Marianne Faithfull can be kind of a downer sometimes. She gets into some of the darker corners of the average human experience, having lived them all, of course. She began performing this adaptation of a Caroline Blackwood poem in the 70’s, when it was still unclear whether or not her own substance abuse would take her down. It didn’t, because apparently Marianne Faithfull has a constitution unrivaled by anyone except some guy named Keith. This woman is going to sit and watch the world burn to the ground and then reach for another drink. On a realistic note though, Faithfull has had to face mortality in recent years. She is no longer about to drown in whiskey and heroin, but she’s facing the mundane reality that no one ever really survives. She’s undergone treatment for breast cancer and other health problems, and she’s seen many close friends pass away. The death of Anita Pallenberg last year was particularly hard. Those things lend a new level of gravitas to Faithfull’s latest work. (As if gravitas was a thing she was lacking.) She was never just playing at being one step away from oblivion, but now oblivion is inevitable, a burden of time, not a threat of her own making. No one comes close to Faithfull when it comes to exploring themes of shame and regret, desperate hope and longing, love and redemption. She has the optimism and black humor of a soldier who returns alone from the battlefield.
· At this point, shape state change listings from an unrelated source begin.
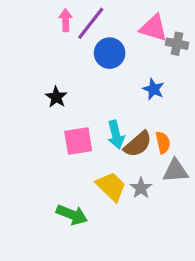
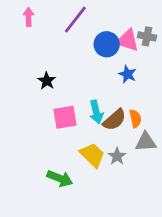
pink arrow: (66, 20) -> (29, 17), moved
pink triangle: (154, 28) -> (127, 40), moved
blue circle: (110, 53) -> (107, 44), moved

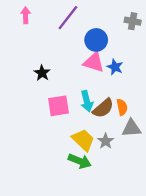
gray cross: (147, 36) -> (133, 21), moved
pink triangle: (127, 40) -> (94, 62), moved
green arrow: (60, 178) -> (80, 161), moved

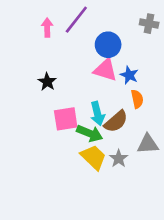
pink arrow: (26, 15) -> (47, 28), moved
orange semicircle: (122, 107) -> (137, 99), moved
green arrow: (80, 161) -> (90, 133), moved

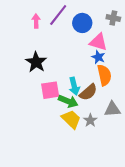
blue circle: (108, 45) -> (82, 23), moved
pink triangle: (105, 70) -> (98, 42), moved
black star: (47, 82) -> (36, 62), size x1.5
orange semicircle: (137, 99) -> (104, 75), size x1.5

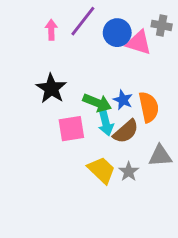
pink triangle: (98, 42) -> (139, 43), moved
blue star: (98, 57) -> (123, 100), moved
green arrow: (68, 101) -> (97, 103), moved

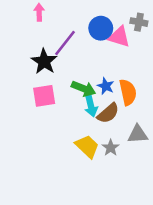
purple line: (83, 21) -> (65, 43), moved
pink arrow: (51, 30) -> (39, 12), moved
black star: (51, 88) -> (44, 61), moved
pink square: (71, 129) -> (44, 96), moved

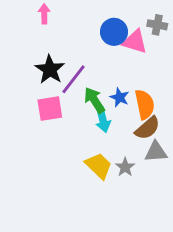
purple line: (65, 43) -> (74, 79), moved
green arrow: (84, 89) -> (94, 100), turned -145
brown semicircle: (108, 113) -> (147, 128), moved

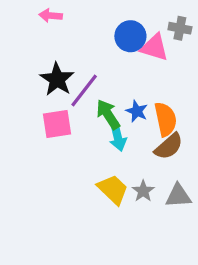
pink arrow: (44, 14) -> (51, 15), turned -84
gray triangle: (156, 152) -> (178, 196), moved

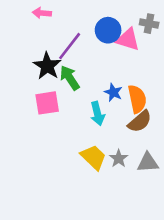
purple line: (84, 90) -> (70, 46), moved
green arrow: (108, 114) -> (70, 78), moved

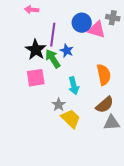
purple line: (70, 46) -> (53, 35), turned -30
blue star: (113, 92) -> (67, 51), moved
brown semicircle: (140, 121) -> (105, 105), moved
gray star: (119, 159) -> (59, 105), moved

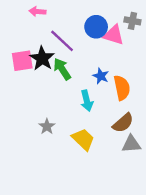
purple line: (53, 35) -> (62, 41), turned -55
blue star: (67, 51) -> (101, 76), moved
pink square: (36, 78) -> (22, 61), moved
gray star: (59, 105) -> (47, 126), moved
This is everything that’s wrong with the Rolling Stones: another one of Mick Jagger’s absurd tales of mindless sexual conquest backed with the same tired riffs. By 1983 the Stones had sunk into self-parody, and judging by the tongue-in-cheek video, they were well aware of it. Taking the stance of “yes, we’re pretty silly at this point but we’re good at what we do” was understandable. Imagine trying to generate new ideas when you’re 40 years old, you’re trying to record your 17th album and you hate your coworkers. Jagger’s urge to take himself seriously would take the shape of an abortive solo career. (At this point he was hoarding his ‘best’ songs for his own project.) Keith Richards had stopped taking himself seriously around the time the band stopped being blues purists, and the others had never taken themselves seriously in the first place. The fans, meanwhile, proved that they didn’t need seriousness to keep them paying for the product. And that collective attitude kept the Stones rolling straight into the millennium and beyond. They don’t care if they’re not relevant, they just do what they do. They’re also among the last of a dying breed, literally. Blues based rock music is struggling today – nobody takes it seriously anymore! Also, nobody wants to listen to songs about the simple pleasures of fucking and discarding an interchangeable series of women. It’s just not what the conversation is about today. This entertainment is retrograde. There are many elements of rock star culture that we can’t zoom away from fast enough – the glorification of predatory sexual behavior, for example – but I don’t think we’ll ever lose our fascination for figures like Mick Jagger, people who are so larger than life that the very idea of their lifestyle is enough to fuel decades of profitable work.